I've upgraded one of the nodes to latest and rebooted but still no luck (worse, it's now "waiting for quorum").

Any hints?
 
Last edited:
Have you tried to restart the corosync service? `systemctl restart corosync`
What's the output of `pvecm status`?
Also have a look in the syslog. Any suspicious errors?
 
Have you tried to restart the corosync service? `systemctl restart corosync`
What's the output of `pvecm status`?
Also have a look in the syslog. Any suspicious errors?
Since yesterday's reply things have deteriorated. I can access the UI only on one node, the rest are posting "refused to connect".

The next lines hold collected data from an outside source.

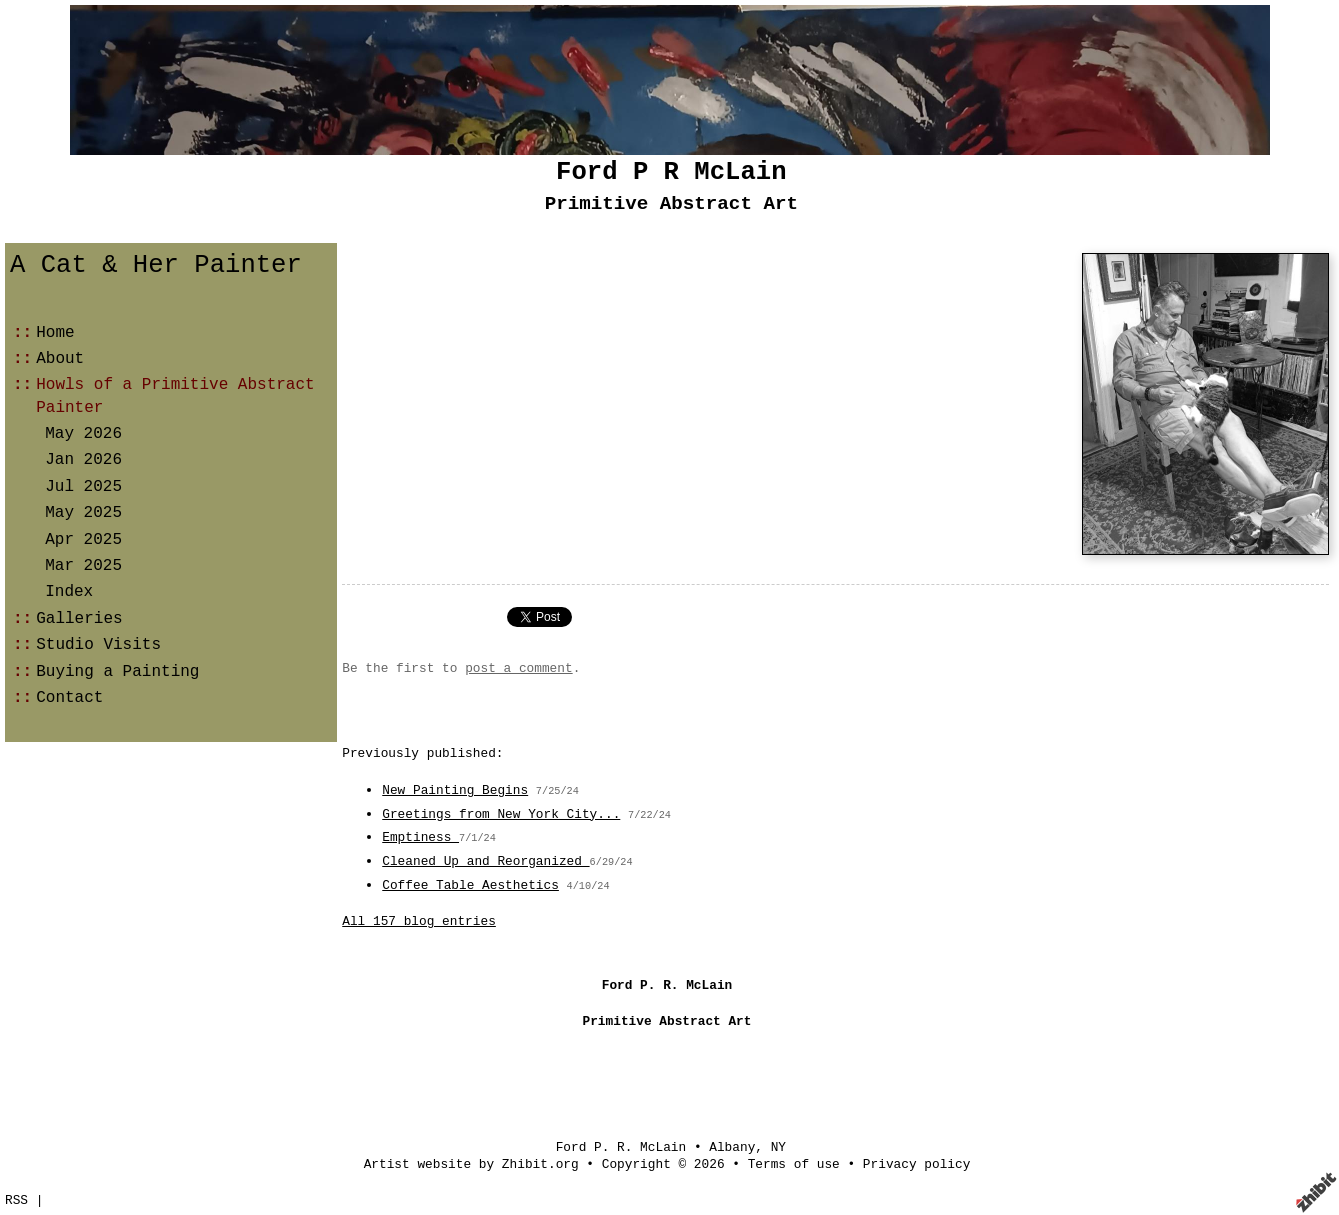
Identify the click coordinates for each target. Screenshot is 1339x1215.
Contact (69, 698)
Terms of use (794, 1164)
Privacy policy (917, 1164)
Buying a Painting (117, 672)
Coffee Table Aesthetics (470, 885)
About (60, 359)
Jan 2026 (83, 460)
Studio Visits (98, 645)
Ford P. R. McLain (621, 1147)
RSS (16, 1200)
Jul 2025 (83, 487)
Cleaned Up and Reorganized (485, 861)
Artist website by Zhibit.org (471, 1164)
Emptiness (420, 837)
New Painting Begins (455, 790)
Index (69, 592)
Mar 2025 (83, 566)
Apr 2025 (83, 540)
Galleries (79, 619)
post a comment (519, 668)
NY (778, 1147)
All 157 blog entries (419, 921)
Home (55, 333)
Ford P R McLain (671, 172)
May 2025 (83, 513)
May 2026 (83, 434)
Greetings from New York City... (501, 814)
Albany (732, 1147)
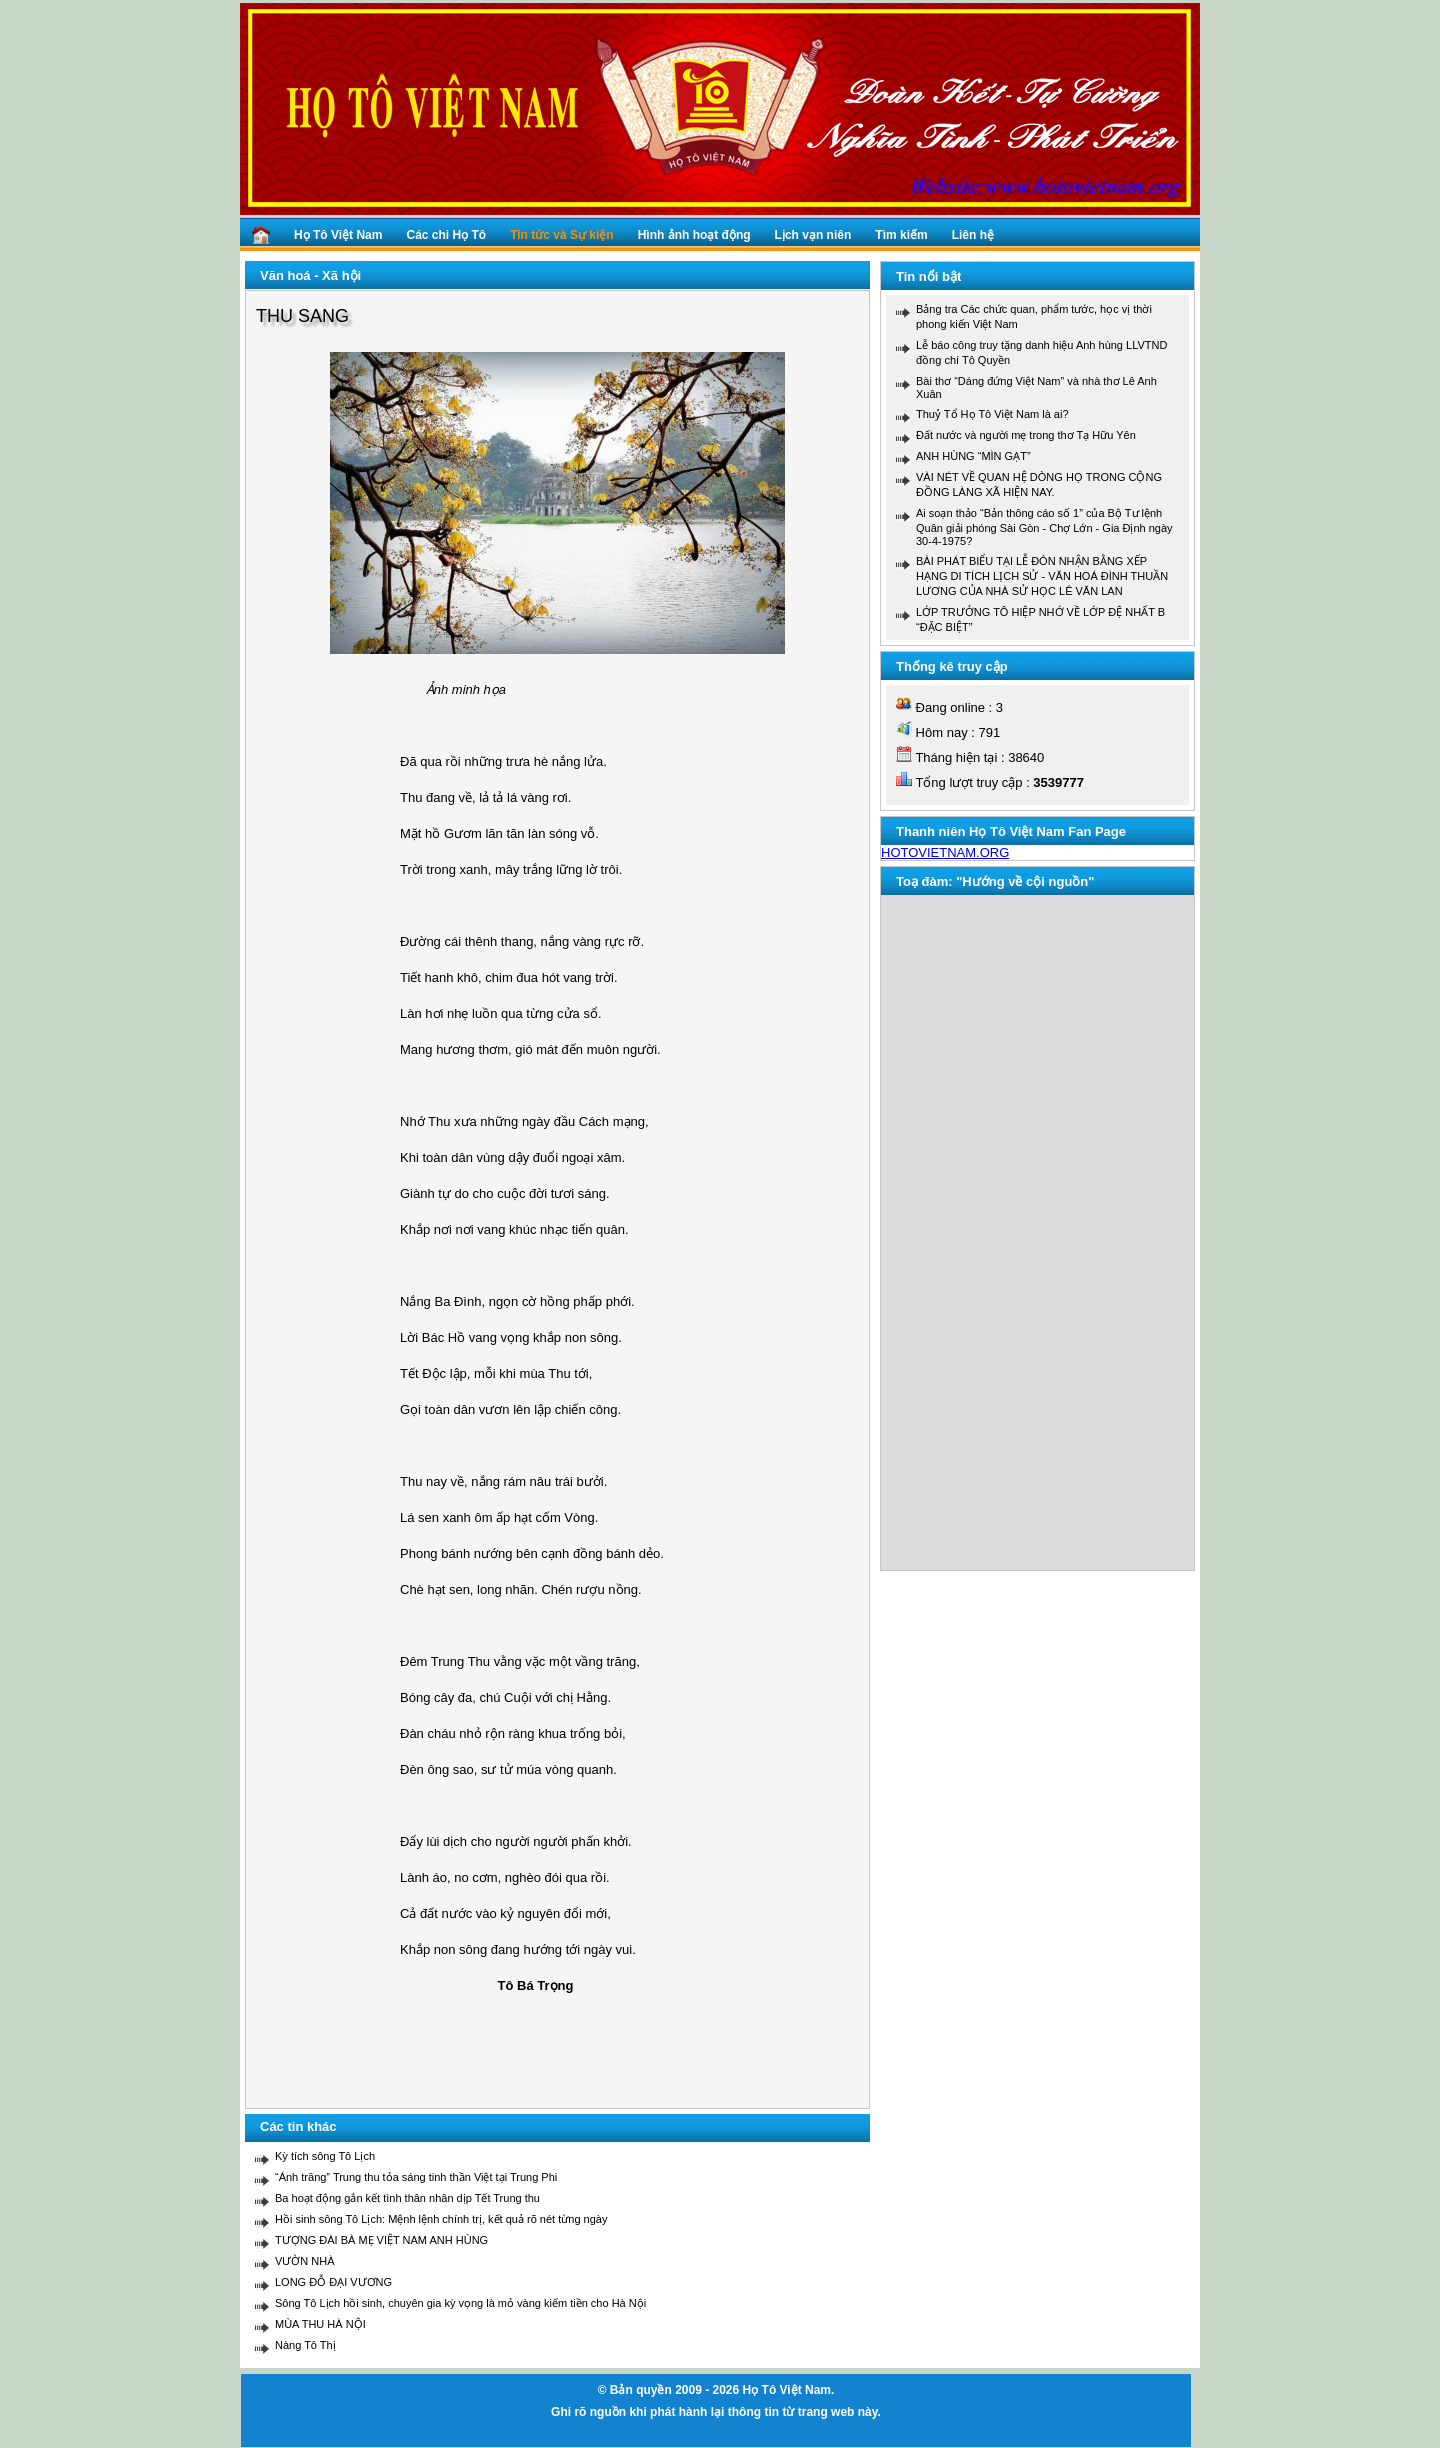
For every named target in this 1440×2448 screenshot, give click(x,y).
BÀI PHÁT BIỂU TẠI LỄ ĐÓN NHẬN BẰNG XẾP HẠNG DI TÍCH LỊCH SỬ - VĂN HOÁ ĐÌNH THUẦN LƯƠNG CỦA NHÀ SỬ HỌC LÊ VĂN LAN (1042, 576)
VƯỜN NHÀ (305, 2261)
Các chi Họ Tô (446, 235)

`pvecm status` is stating:
Code:
root@pmx1-lim:~# pvecm status
Quorum information
------------------
Date:             Wed May  1 10:58:02 2019
Quorum provider:  corosync_votequorum
Nodes:            1
Node ID:          0x00000001
Ring ID:          1/45680
Quorate:          No

Votequorum information
----------------------
Expected votes:   3
Highest expected: 3
Total votes:      1
Quorum:           2 Activity blocked
Flags:           

Membership information
----------------------
    Nodeid      Votes Name
0x00000001          1 192.168.1.1 (local)

Code:
root@pmx2-lim:~# pvecm status
Cannot initialize CMAP service

Code:
root@pmx3-lim:~# pvecm status
Cannot initialize CMAP service

At this point I think that the best bet would be to totally dismantle the cluster and reboot. I'm afraid to reboot the cluster prior to dismantling it, because VMs will not start without a functional quorum.

Any advices?
 
Quorum: 2 Activity blocked
You have lost quorum, therefore you cannot make any changes. You can actively set the number of votes to 1 for the moment in order to solve the issue by running `pvecm expect 1`.
But you will have to figure out why you have lost quorum. Check the output of `journalctl -b -u corosync` for further hints.